To see a picture of the eye and read about how eye drainage works, visit the Glaucoma Foundation's website .
Risk factors and effects of glaucoma
The seven main risk factors for glaucoma
- Genetics Chronic glaucoma is hereditary. If someone on a person's side of the family has glaucoma, it increases his risk four to nine times.
- Age Those over age 60 are six times more likely to get glaucoma than those under 60.
- Health conditions Problems like diabetes and hypertension can affect eye pressure and contribute to glaucoma.
- Certain eye conditions Severe nearsightedness (myopia) and central corn eal thickness of less than .5 mm are thought to be risk factors for glaucoma.
- Race The leading cause of blindness among African Americans, glaucoma is five times more common in African Americans than in Caucasians. Hispanics over the age of 60 are also at higher risk than those of European ancestry over the age of 60. And those of Asian heritage seem to be at higher risk for acute glaucoma.
- Steroids Very high steroid levels (which might be found, for instance, in someone who uses steroids to control severe asthma) may increase the risk of chronic glaucoma.
- Eye injury An injury can damage the eye's drainage system. Sports-related injuries like those incurred in boxing or baseball are most often to blame.
What does the world look like for someone with glaucoma?
If the person you're concerned about is in the early stages of glaucoma, he may have no symptoms at all.
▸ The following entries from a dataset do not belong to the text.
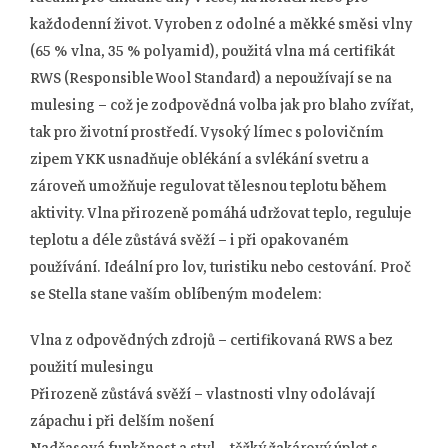
každodenní život. Vyroben z odolné a měkké směsi vlny
(65 % vlna, 35 % polyamid), použitá vlna má certifikát
RWS (Responsible Wool Standard) a nepoužívají se na
mulesing – což je zodpovědná volba jak pro blaho zvířat,
tak pro životní prostředí. Vysoký límec s polovičním
zipem YKK usnadňuje oblékání a svlékání svetru a
zároveň umožňuje regulovat tělesnou teplotu během
aktivity. Vlna přirozeně pomáhá udržovat teplo, reguluje
teplotu a déle zůstává svěží – i při opakovaném
používání. Ideální pro lov, turistiku nebo cestování. Proč
se Stella stane vaším oblíbeným modelem:
Vlna z odpovědných zdrojů – certifikovaná RWS a bez
použití mulesingu
Přirozeně zůstává svěží – vlastnosti vlny odolávají
zápachu i při delším nošení
Nadčasová funkčnost a styl – těžký žakárový úplet s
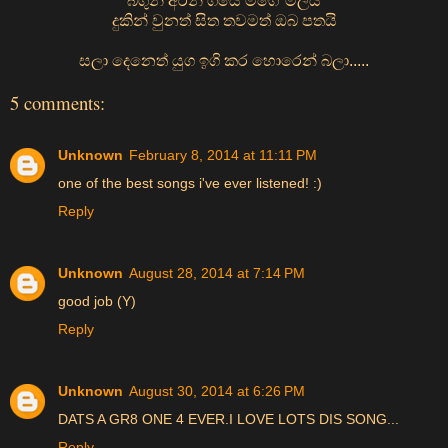
බිගුන් අරන් ගියේ මගේ මලයි
දුකින් වුනත් සිත තවමත් ඔබ පතයි
සලා දෙනෙත් යුග ඉගි කර හොරෙන් බලා.....
5 comments:
Unknown
February 8, 2014 at 11:11 PM
one of the best songs i've ever listened! :)
Reply
Unknown
August 28, 2014 at 7:14 PM
good job (Y)
Reply
Unknown
August 30, 2014 at 6:26 PM
DATS A GR8 ONE 4 EVER.I LOVE LOTS DIS SONG...
Reply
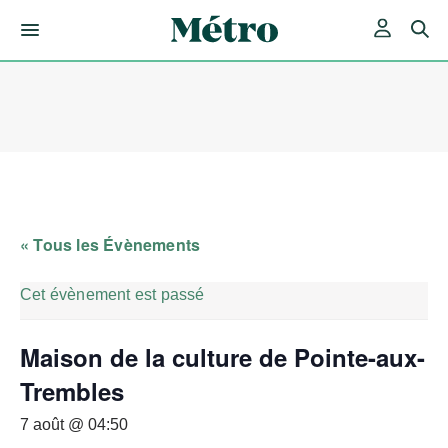
Skip
to
content
« Tous les Évènements
Cet évènement est passé
Maison de la culture de Pointe-aux-
Trembles
7 août @ 04:50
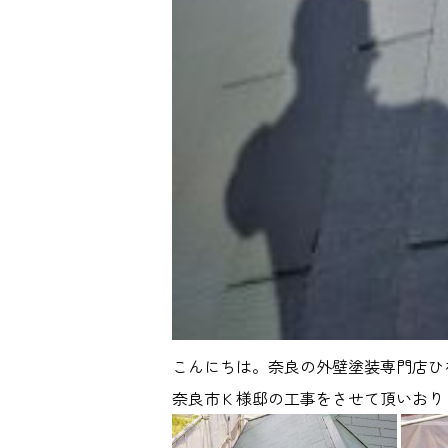
こんにちは。奈良の外壁塗装専門店ひ
奈良市Ｋ様邸の工事をさせて頂いおり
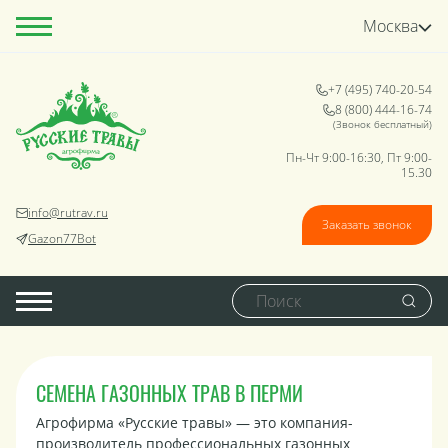
Москва
+7 (495) 740-20-54
8 (800) 444-16-74
(Звонок бесплатный)
Пн-Чт 9:00-16:30, Пт 9:00-
15.30
info@rutrav.ru
Заказать звонок
Gazon77Bot
СЕМЕНА ГАЗОННЫХ ТРАВ В ПЕРМИ
Агрофирма «Русские травы» — это компания-
производитель профессиональных газонных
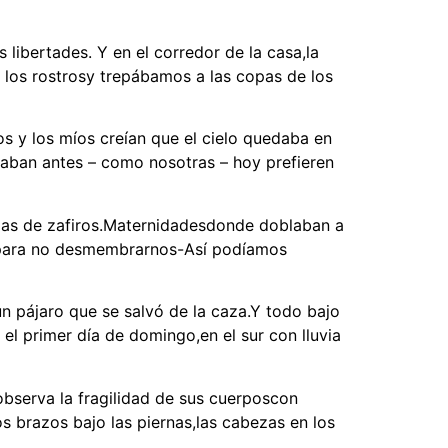
libertades. Y en el corredor de la casa,la
los rostrosy trepábamos a las copas de los
os y los míos creían que el cielo quedaba en
raban antes – como nosotras – hoy prefieren
ellas de zafiros.Maternidadesdonde doblaban a
s para no desmembrarnos-Así podíamos
un pájaro que se salvó de la caza.Y todo bajo
el primer día de domingo,en el sur con lluvia
observa la fragilidad de sus cuerposcon
s brazos bajo las piernas,las cabezas en los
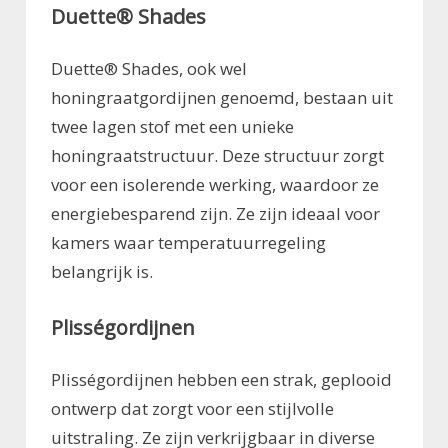
Duette® Shades
Duette® Shades, ook wel
honingraatgordijnen genoemd, bestaan uit
twee lagen stof met een unieke
honingraatstructuur. Deze structuur zorgt
voor een isolerende werking, waardoor ze
energiebesparend zijn. Ze zijn ideaal voor
kamers waar temperatuurregeling
belangrijk is.
Plisségordijnen
Plisségordijnen hebben een strak, geplooid
ontwerp dat zorgt voor een stijlvolle
uitstraling. Ze zijn verkrijgbaar in diverse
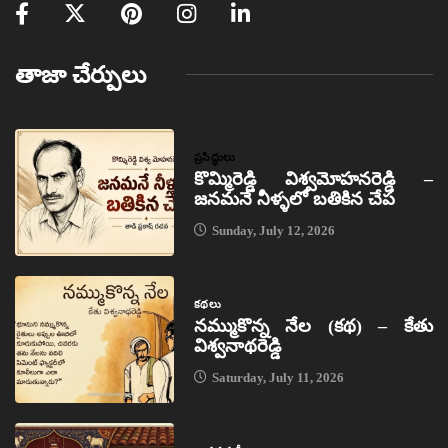
తాజా చేర్పులు
ప్రసిద్ధులు
కొమ్మిరెడ్డి విశ్వమోహనరెడ్డి –
జనమనే నీళ్ళలో బతికిన చేప
Sunday, July 12, 2026
కథలు
నమ్ముకొన్న నేల (కథ) – కేతు
విశ్వనాథరెడ్డి
Saturday, July 11, 2026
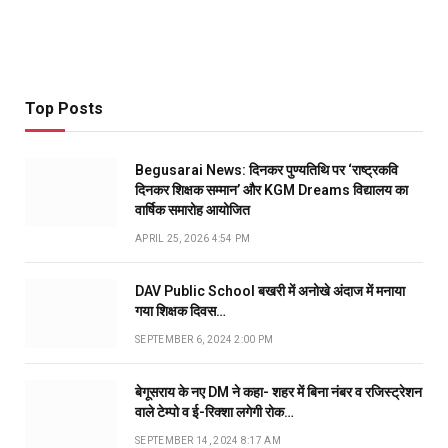
Top Posts
Begusarai News: दिनकर पुण्यतिथि पर ‘राष्ट्रकवि
दिनकर शिक्षक सम्मान’ और KGM Dreams विद्यालय का
वार्षिक समारोह आयोजित
APRIL 25, 2026 4:54 PM
DAV Public School बखरी में अनोखे अंदाज में मनाया
गया शिक्षक दिवस…
SEPTEMBER 6, 2024 2:00 PM
बेगूसराय के नए DM ने कहा- शहर में बिना नंबर व रजिस्ट्रेशन
वाले टेम्पो व ई-रिक्शा लगेगी रोक…
SEPTEMBER 14, 2024 8:17 AM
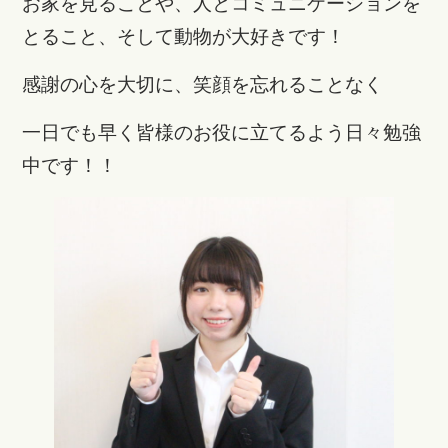
お家を見ることや、人とコミュニケーションを
とること、そして動物が大好きです！
感謝の心を大切に、笑顔を忘れることなく
一日でも早く皆様のお役に立てるよう日々
勉強
中です！！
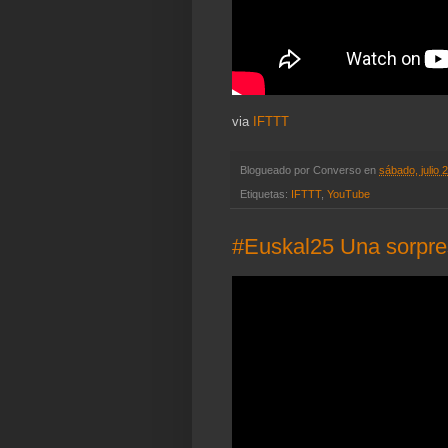
via
IFTTT
Blogueado por
Converso
en
sábado, julio 
Etiquetas:
IFTTT
,
YouTube
#Euskal25 Una sorpres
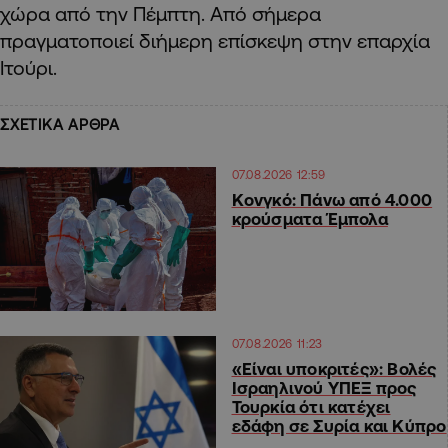
χώρα από την Πέμπτη. Από σήμερα
πραγματοποιεί διήμερη επίσκεψη στην επαρχία
Ιτούρι.
ΣΧΕΤΙΚΑ ΑΡΘΡΑ
07.08.2026 12:59
Κονγκό: Πάνω από 4.000
κρούσματα Έμπολα
07.08.2026 11:23
«Είναι υποκριτές»: Βολές
Ισραηλινού ΥΠΕΞ προς
Τουρκία ότι κατέχει
εδάφη σε Συρία και Κύπρο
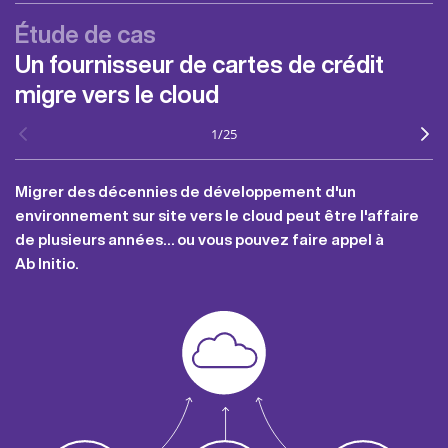
Étude de cas
Un fournisseur de cartes de crédit
migre vers le cloud
1
/
25
Migrer des décennies de développement d'un
environnement sur site vers le cloud peut être l'affaire
de plusieurs années… ou vous pouvez faire appel à
Ab Initio.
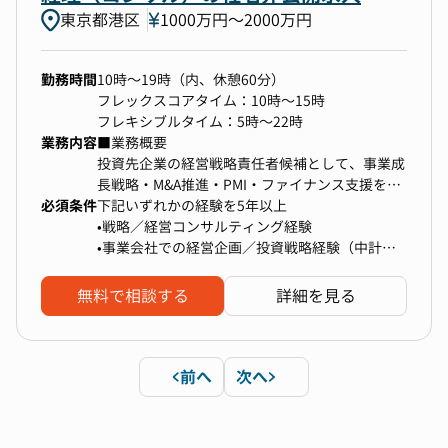
・キャッシュ・フロー計算書の作成経験
員関係なく、キャリア成長・チャレンジの機会を
・定常的な経理業務だけでなく日々新しい取り組
東京都港区
1000万円〜2000万円
※選考を通じて、どの分野からスタートするか、
資金繰り表ではなく、精算表を用いた間接法によ
提供いたします。
みが行われる環境にあるので、常に新しいことに
将来的にどのような業務をお任せするかなど、丁
るキャッシュ・フロー計算書の作成経験をお持ち
◎非上場ならでは！管理会計が重視される環境
チャレンジすることができます。
寧にすり合わせを行いますので、安心してご応募
の方
総合エンターテインメント・WEBサービス企業は
勤務時間
10時～19時（内、休憩60分）
・コーポレートチームは経理以外も含め経験豊富
ください。
非上場であり、制度会計（会計基準、開示、監
フレックスコアタイム：10時～15時
なメンバーや弁護士、会計士などの専門家も多数
※これまでのご経験を活かしながら、開示資料作
査）よりも管理会計が重視されます。事業の経営
フレキシブルタイム：5時～22時
在籍しており、様々な知見を得ながら業務にあた
成や税効果会計など、より高度な業務にもチャレ
判断に関わる有用な情報を提供するための基盤と
業務内容
■業務概要
ることができます。
（変更の範囲） 会社の定める業務
ンジできる環境です。
なり、事業発展に貢献するための業務に注力でき
投資先企業の経営戦略責任者候補として、事業成
・上場前後のスケールアップ企業の経理業務を経
る環境です。
長戦略・M&A推進・PMI・ファイナンス支援を主
験することができます。
必須条件
導いただきます。グループ本体ではなく、投資先
下記いずれかの経験を5年以上
【本ポジションの魅力】
の経営課題に深く入り込み、自社投資の成果最大
•戦略／経営コンサルティング経験
・成長支援と働き方
化を担うポジションです。
•事業会社での経営企画／投資戦略経験（中計策
経理チームでは毎朝の打ち合わせを通じて情報共
定、事業ポートフォリオ管理など）
有を行っており、OJTを含めて分からないことを
•VC／PEファンドでの投資実務経験（投資実行、
無料で相談する
詳細を見る
すぐに相談できる環境が整っています。
■職務詳細
PMI、バリューアップ）
チームの状況やご本人の希望に応じて、業務ロー
•投資先企業の中長期経営戦略・成長シナリオの
テーションも検討しており、中長期的に幅広い業
策定および実行支援
加えて以下を満たす方
務にチャレンジできる機会があります。
•投資先におけるM&A推進（ターゲット選定、条
•財務・会計・企業分析に基づく戦略提案スキル
前へ
次へ
件交渉、クロージング、PMI）
•経営層とのレポーティング・折衝経験
•経営管理・ファイナンス支援（KPI設計、資本政
・上場基準に耐えうる体制づくりの中心メンバー
策、収益改善、予実管理）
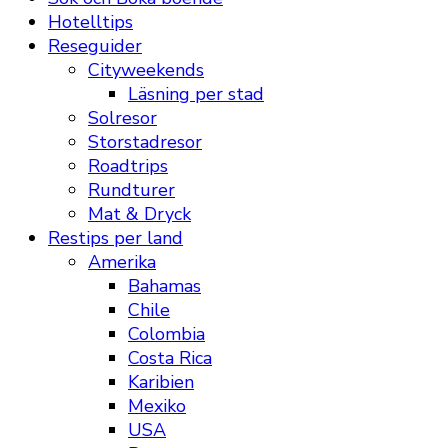
Hotelltips
Reseguider
Cityweekends
Läsning per stad
Solresor
Storstadresor
Roadtrips
Rundturer
Mat & Dryck
Restips per land
Amerika
Bahamas
Chile
Colombia
Costa Rica
Karibien
Mexiko
USA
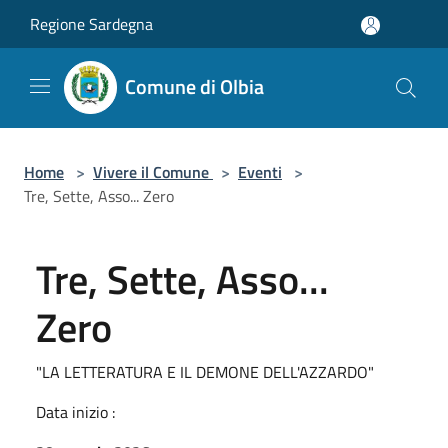
Salta al contenuto principale
Regione Sardegna
Comune di Olbia
Home
>
Vivere il Comune
>
Eventi
>
Tre, Sette, Asso... Zero
Tre, Sette, Asso...
Zero
"LA LETTERATURA E IL DEMONE DELL'AZZARDO"
Data inizio :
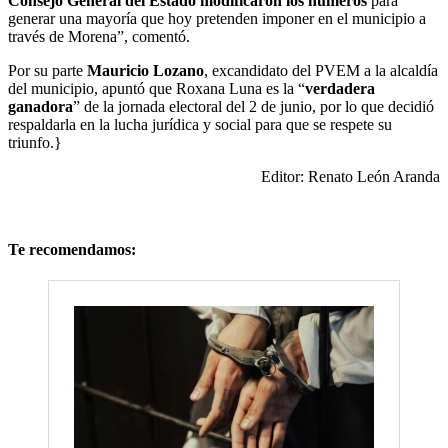
Consejo General del Estado modificaron los números
para
generar una mayoría que hoy pretenden imponer en el municipio a
través de Morena”, comentó.
Por su parte
Mauricio Lozano
, excandidato del PVEM a la alcaldía
del municipio, apuntó que Roxana Luna es la “
verdadera
ganadora
” de la jornada electoral del 2 de junio, por lo que decidió
respaldarla en la lucha jurídica y social para que se respete su
triunfo.}
Editor: Renato León Aranda
Te recomendamos:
In fact, experts believe that half of those with the disease don't know they have it.
When symptoms do occur, a person may at first notice a loss of peripheral (side) vision, as nerve fibers on the outer edges of his field of vision become damaged. He may even turn his head to the side to see. At some point he may see halos around lights and notice a loss of contrast between objects -- making it easy for him to miss a step and tough for him to drive, especially at night.
As the glaucoma progresses, his field of vision may narrow, as if he's looking through a tunnel. Eventually, if his glaucoma goes untreated, he may lose his vision entirely.
Treatment for glaucoma
There's no cure for glaucoma, but there are ways to control it. And because the vision loss it causes is irreversible, you'll want to make sure the glaucoma is caught early on and monitored for the rest of the life of the person you're caring for.
Treatment options include medication like eyedrops or pills to control eye pressure (by slowing or improving the drainage of fluid, for example), laser treatment, or surgery.
Chronic glaucoma, in particular, responds well to medication. But some of these drugs have many possible side effects, so talk with the eye doctor and make sure the patient knows what to expect and what to report to the doctor after he starts taking the medication. Also, sometimes a prescription dosage will need to be adjusted or a different medication substituted over time. Again, monitoring is crucial.
Laser treatment is sometimes used when glaucoma doesn't respond to medication. A small scar is made in the eye's drainage system, allowing fluid to flow more freely out of the eye. In more severe cases, a surgical procedure called filtering microsurgery is used to create a small drainage hole.
Some studies have suggested that it's possible to reduce eye pressure with regular exercise. In one study, glaucoma patients exercised for three months -- riding stationary bikes four times per week for 40 minutes -- and reduced their IOPs an average of 20 percent. But talk with the eye doctor about the effects of exercise on his glaucoma: Exercise may not be helpful for everyone, and for some people it may even result in an increase in IOP.